**Your task**
Word for word and without images, transcribe all of the records.

-------- Material shown --------

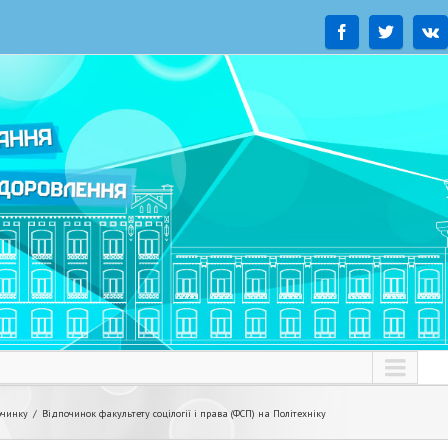
очинку
Відпочинок факультету соцілогії і права (ФСП) на Політехніку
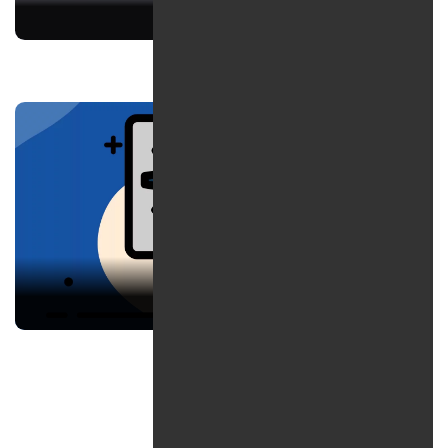
اهمیت تگ H1 در سئو چیست؟
بهترین پشتیبانی سایت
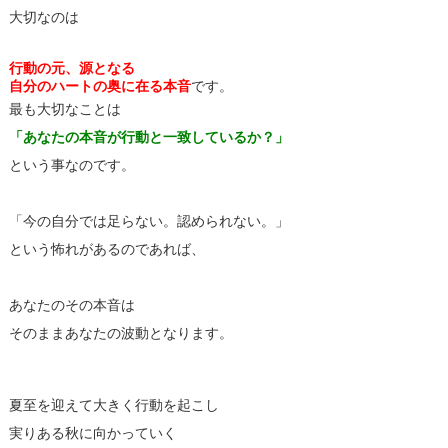
大切なのは
行動の元、源となる
自分のハートの奥に在る本音
です。
最も大切なことは
「あなたの本音が行動と一致しているか？」
という事なのです。
「今の自分では足らない。認められない。」
という怖れがあるのであれば、
あなたのその本音は
そのままあなたの波動となります。
夏至を迎えて大きく行動を起こし
実りある秋に向かっていく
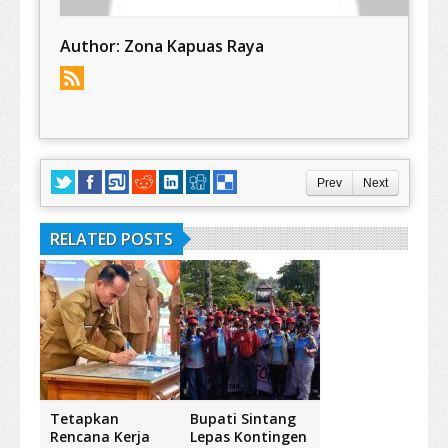
Author:
Zona Kapuas Raya
Prev
Next
RELATED POSTS
Tetapkan
Bupati Sintang
Rencana Kerja
Lepas Kontingen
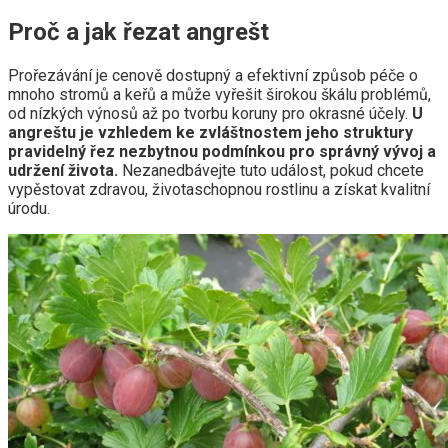
Proč a jak řezat angrešt
Prořezávání je cenově dostupný a efektivní způsob péče o
mnoho stromů a keřů a může vyřešit širokou škálu problémů,
od nízkých výnosů až po tvorbu koruny pro okrasné účely.
U
angreštu je vzhledem ke zvláštnostem jeho struktury
pravidelný řez nezbytnou podmínkou pro správný vývoj a
udržení života.
Nezanedbávejte tuto událost, pokud chcete
vypěstovat zdravou, životaschopnou rostlinu a získat kvalitní
úrodu.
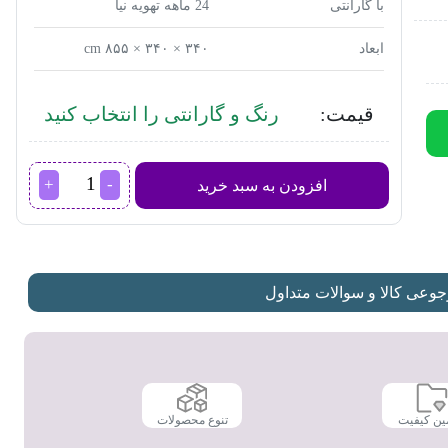
با گارانتی
24 ماهه تهویه نیا
ابعاد
۳۴۰ × ۳۴۰ × ۸۵۵ cm
قیمت:
رنگ و گارانتی را انتخاب کنید
دستگاه
افزودن به سبد خرید
تصفیه
هوا
بلوایر
مدل
Health
Protect
عی کالا و سوالات متداول
7740i
عدد
ین کیفیت
تنوع محصولات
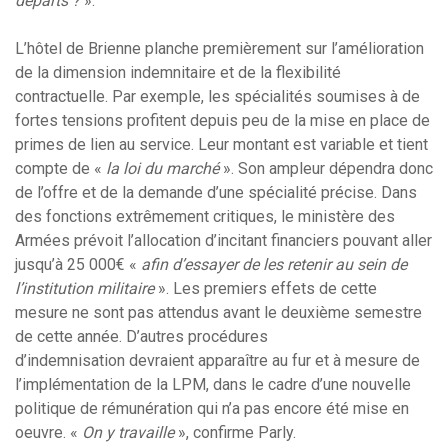
départs ?
».
L’hôtel de Brienne planche premièrement sur l’amélioration
de la dimension indemnitaire et de la flexibilité
contractuelle. Par exemple, les spécialités soumises à de
fortes tensions profitent depuis peu de la mise en place de
primes de lien au service. Leur montant est variable et tient
compte de «
la loi du marché
». Son ampleur dépendra donc
de l’offre et de la demande d’une spécialité précise. Dans
des fonctions extrêmement critiques, le ministère des
Armées prévoit l’allocation d’incitant financiers pouvant aller
jusqu’à 25 000€ «
afin d’essayer de les retenir au sein de
l’institution militaire
». Les premiers effets de cette
mesure ne sont pas attendus avant le deuxième semestre
de cette année. D’autres procédures
d’indemnisation devraient apparaître au fur et à mesure de
l’implémentation de la LPM, dans le cadre d’une nouvelle
politique de rémunération qui n’a pas encore été mise en
oeuvre. «
On y travaille
», confirme Parly.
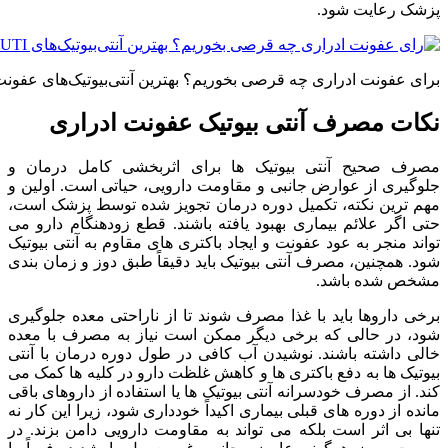
پزشک رعایت شود.
برای عفونت ادراری چه قرصی بخوریم؟ بهترین آنتی‌بیوتیک‌های عفون
نکات مصرف آنتی بیوتیک عفونت ادراری
مصرف صحیح آنتی بیوتیک ها برای اثربخشی کامل درمان و
جلوگیری از عوارض جانبی و مقاومت دارویی، حیاتی است. اولین و
مهم ترین نکته، تکمیل دوره درمان تجویز شده توسط پزشک است،
حتی اگر علائم بیماری بهبود یافته باشند. قطع زودهنگام دارو می
تواند منجر به عود عفونت و ایجاد باکتری های مقاوم به آنتی بیوتیک
شود. همچنین، مصرف آنتی بیوتیک باید دقیقاً طبق دوز و زمان بندی
مشخص شده باشد.
برخی داروها باید با غذا مصرف شوند تا از ناراحتی معده جلوگیری
شود، در حالی که برخی دیگر ممکن است نیاز به مصرف با معده
خالی داشته باشند. نوشیدن آب کافی در طول دوره درمان با آنتی
بیوتیک ها به دفع باکتری ها و کاهش غلظت دارو در کلیه ها کمک می
کند. از مصرف خودسرانه آنتی بیوتیک ها یا استفاده از داروهای باقی
مانده از دوره های قبلی بیماری اکیداً خودداری شود، زیرا این کار نه
تنها بی اثر است بلکه می تواند به مقاومت دارویی دامن بزند. در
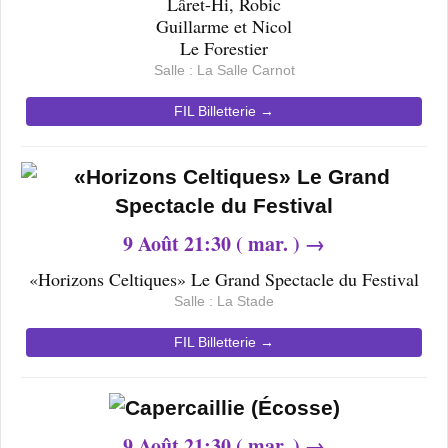
Lâret-Hi, Robic
Guillarme et Nicol
Le Forestier
Salle : La Salle Carnot
FIL Billetterie →
9
Août 21
:30 ( mar. ) →
«Horizons Celtiques» Le Grand Spectacle du Festival
Salle : La Stade
FIL Billetterie →
9
Août 21
:30 ( mar. ) →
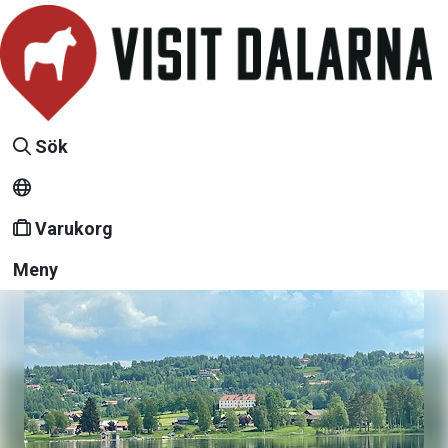
Sök
Varukorg
Meny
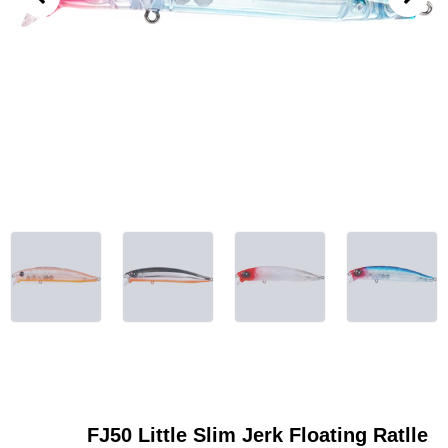
FJ50 Little Slim Jerk Floating Ratlle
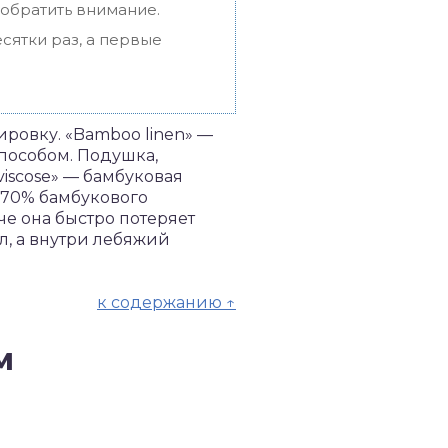
 обратить внимание.
сятки раз, а первые
ировку. «Bamboo linen» —
способом. Подушка,
iscose» — бамбуковая
 70% бамбукового
е она быстро потеряет
л, а внутри лебяжий
к содержанию ↑
м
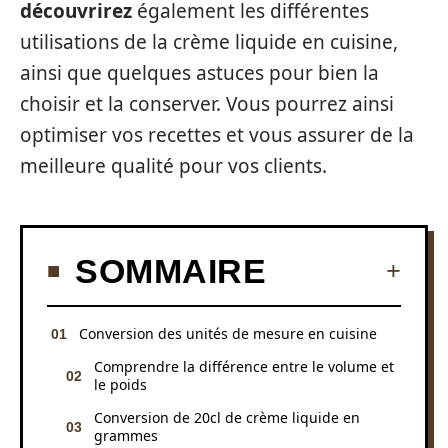
découvrirez
également les différentes
utilisations de la crème liquide en cuisine,
ainsi que quelques astuces pour bien la
choisir et la conserver. Vous pourrez ainsi
optimiser vos recettes et vous assurer de la
meilleure qualité pour vos clients.
SOMMAIRE
Conversion des unités de mesure en cuisine
Comprendre la différence entre le volume et
le poids
Conversion de 20cl de crème liquide en
grammes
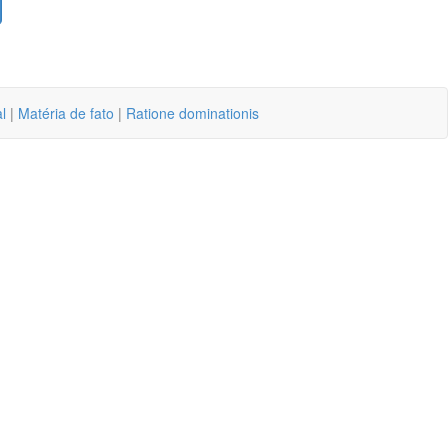
l
|
Matéria de fato
|
Ratione dominationis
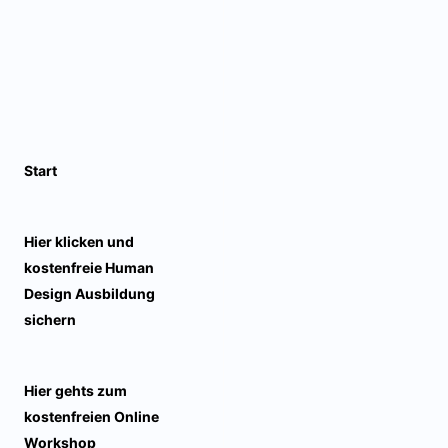
Start
Hier klicken und
kostenfreie Human
Design Ausbildung
sichern
Hier gehts zum
kostenfreien Online
Workshop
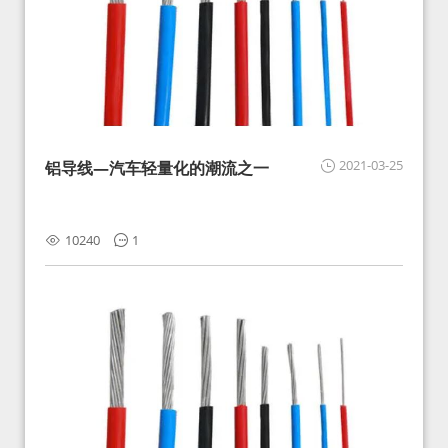
2021-03-25
铝导线—汽车轻量化的潮流之一
10240
1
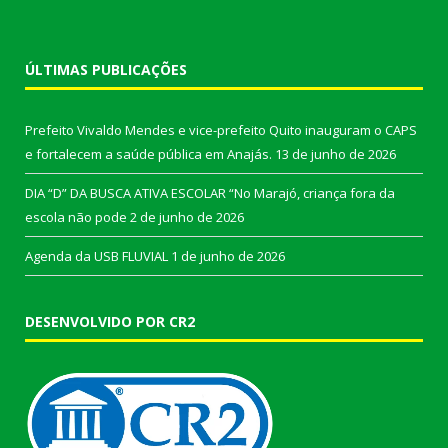
ÚLTIMAS PUBLICAÇÕES
Prefeito Vivaldo Mendes e vice-prefeito Quito inauguram o CAPS
e fortalecem a saúde pública em Anajás.
13 de junho de 2026
DIA “D” DA BUSCA ATIVA ESCOLAR “No Marajó, criança fora da
escola não pode
2 de junho de 2026
Agenda da USB FLUVIAL
1 de junho de 2026
DESENVOLVIDO POR CR2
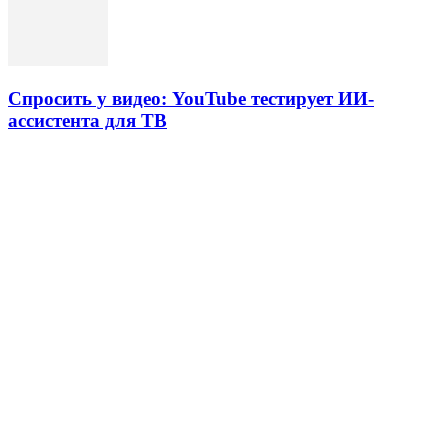
Спросить у видео: YouTube тестирует ИИ-
ассистента для ТВ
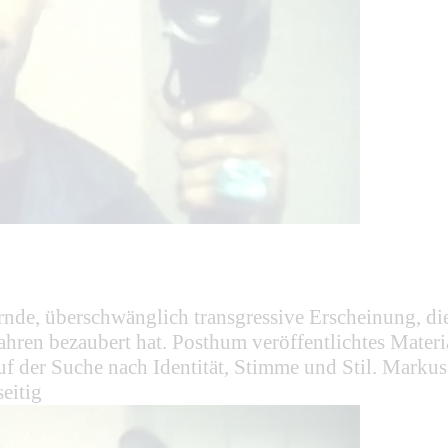
ernde, überschwänglich transgressive Erscheinung, 
hren bezaubert hat. Posthum veröffentlichtes Materi
uf der Suche nach Identität, Stimme und Stil. Markus
eitig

--------

**Task output**
очинку
Відпочинок факультету соцілогії і права (ФСП) на Політехніку
اهمیت تگ H1 در سئو چیست؟
بهترین پشتیبانی سایت
大切なのは
行動の元、源となる
自分のハートの奥に在る本音
です。
最も大切なことは
「あなたの本音が行動と一致しているか？」
という事なのです。
「今の自分では足らない。認められない。」
という怖れがあるのであれば、
あなたのその本音は
そのままあなたの波動となります。
夏至を迎えて大きく行動を起こし
実りある秋に向かっていく
Author:
Zona Kapuas Raya
Prev
Next
RELATED POSTS
Tetapkan
Bupati Sintang
Rencana Kerja
Lepas Kontingen
Proč a jak řezat angrešt
Prořezávání je cenově dostupný a efektivní způsob péče o
mnoho stromů a keřů a může vyřešit širokou škálu problémů,
od nízkých výnosů až po tvorbu koruny pro okrasné účely.
U
angreštu je vzhledem ke zvláštnostem jeho struktury
pravidelný řez nezbytnou podmínkou pro správný vývoj a
udržení života.
Nezanedbávejte tuto událost, pokud chcete
vypěstovat zdravou, životaschopnou rostlinu a získat kvalitní
úrodu.
با گارانتی
24 ماهه تهویه نیا
ابعاد
۳۴۰ × ۳۴۰ × ۸۵۵ cm
قیمت:
رنگ و گارانتی را انتخاب کنید
دستگاه
افزودن به سبد خرید
تصفیه
هوا
بلوایر
مدل
Health
Protect
عی کالا و سوالات متداول
7740i
عدد
ین کیفیت
تنوع محصولات
départs ?
».
L’hôtel de Brienne planche premièrement sur l’amélioration
de la dimension indemnitaire et de la flexibilité
contractuelle. Par exemple, les spécialités soumises à de
fortes tensions profitent depuis peu de la mise en place de
primes de lien au service. Leur montant est variable et tient
compte de «
la loi du marché
». Son ampleur dépendra donc
de l’offre et de la demande d’une spécialité précise. Dans
des fonctions extrêmement critiques, le ministère des
Armées prévoit l’allocation d’incitant financiers pouvant aller
jusqu’à 25 000€ «
afin d’essayer de les retenir au sein de
l’institution militaire
». Les premiers effets de cette
mesure ne sont pas attendus avant le deuxième semestre
de cette année. D’autres procédures
d’indemnisation devraient apparaître au fur et à mesure de
l’implémentation de la LPM, dans le cadre d’une nouvelle
politique de rémunération qui n’a pas encore été mise en
oeuvre. «
On y travaille
», confirme Parly.
پزشک رعایت شود.
برای عفونت ادراری چه قرصی بخوریم؟ بهترین آنتی‌بیوتیک‌های عفون
نکات مصرف آنتی بیوتیک عفونت ادراری
مصرف صحیح آنتی بیوتیک ها برای اثربخشی کامل درمان و
جلوگیری از عوارض جانبی و مقاومت دارویی، حیاتی است. اولین و
مهم ترین نکته، تکمیل دوره درمان تجویز شده توسط پزشک است،
حتی اگر علائم بیماری بهبود یافته باشند. قطع زودهنگام دارو می
تواند منجر به عود عفونت و ایجاد باکتری های مقاوم به آنتی بیوتیک
شود. همچنین، مصرف آنتی بیوتیک باید دقیقاً طبق دوز و زمان بندی
مشخص شده باشد.
برخی داروها باید با غذا مصرف شوند تا از ناراحتی معده جلوگیری
شود، در حالی که برخی دیگر ممکن است نیاز به مصرف با معده
خالی داشته باشند. نوشیدن آب کافی در طول دوره درمان با آنتی
بیوتیک ها به دفع باکتری ها و کاهش غلظت دارو در کلیه ها کمک می
کند. از مصرف خودسرانه آنتی بیوتیک ها یا استفاده از داروهای باقی
مانده از دوره های قبلی بیماری اکیداً خودداری شود، زیرا این کار نه
تنها بی اثر است بلکه می تواند به مقاومت دارویی دامن بزند. در
Lâret-Hi, Robic
Guillarme et Nicol
Le Forestier
Salle : La Salle Carnot
FIL Billetterie →
9
Août 21
:30 ( mar. ) →
«Horizons Celtiques» Le Grand Spectacle du Festival
Salle : La Stade
FIL Billetterie →
9
Août 21
:30 ( mar. ) →
Sök
Varukorg
Meny
FJ50 Little Slim Jerk Floating Ratlle
 обратить внимание.
сятки раз, а первые
ировку. «Bamboo linen» —
способом. Подушка,
iscose» — бамбуковая
 70% бамбукового
е она быстро потеряет
л, а внутри лебяжий
к содержанию ↑
м
découvrirez
également les différentes
utilisations de la crème liquide en cuisine,
ainsi que quelques astuces pour bien la
choisir et la conserver. Vous pourrez ainsi
optimiser vos recettes et vous assurer de la
meilleure qualité pour vos clients.
SOMMAIRE
Conversion des unités de mesure en cuisine
Comprendre la différence entre le volume et
le poids
Conversion de 20cl de crème liquide en
grammes
l
|
Matéria de fato
|
Ratione dominationis
Start
Hier klicken und
kostenfreie Human
Design Ausbildung
sichern
Hier gehts zum
kostenfreien Online
Workshop
2021-03-25
铝导线—汽车轻量化的潮流之一
10240
1
ÚLTIMAS PUBLICAÇÕES
Prefeito Vivaldo Mendes e vice-prefeito Quito inauguram o CAPS
e fortalecem a saúde pública em Anajás.
13 de junho de 2026
DIA “D” DA BUSCA ATIVA ESCOLAR “No Marajó, criança fora da
escola não pode
2 de junho de 2026
Agenda da USB FLUVIAL
1 de junho de 2026
DESENVOLVIDO POR CR2
Спросить у видео: YouTube тестирует ИИ-
ассистента для ТВ
ernde, überschwänglich transgressive Erscheinung, 
hren bezaubert hat. Posthum veröffentlichtes Materi
uf der Suche nach Identität, Stimme und Stil. Markus
eitig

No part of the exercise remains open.